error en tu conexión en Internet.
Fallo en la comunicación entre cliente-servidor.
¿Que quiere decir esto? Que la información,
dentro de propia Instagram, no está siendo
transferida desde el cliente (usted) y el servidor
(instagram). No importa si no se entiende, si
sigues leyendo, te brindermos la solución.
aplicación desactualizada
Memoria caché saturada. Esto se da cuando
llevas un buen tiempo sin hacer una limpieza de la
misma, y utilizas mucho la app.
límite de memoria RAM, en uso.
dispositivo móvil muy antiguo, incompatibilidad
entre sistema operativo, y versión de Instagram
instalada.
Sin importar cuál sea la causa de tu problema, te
· · ·
■ **YOUR INSTRUCTIONS**
Return all lines of the material above in which "cliente" occurs.

■ **TASK OUTPUT**
Fallo en la comunicación entre cliente-servidor.
transferida desde el cliente (usted) y el servidor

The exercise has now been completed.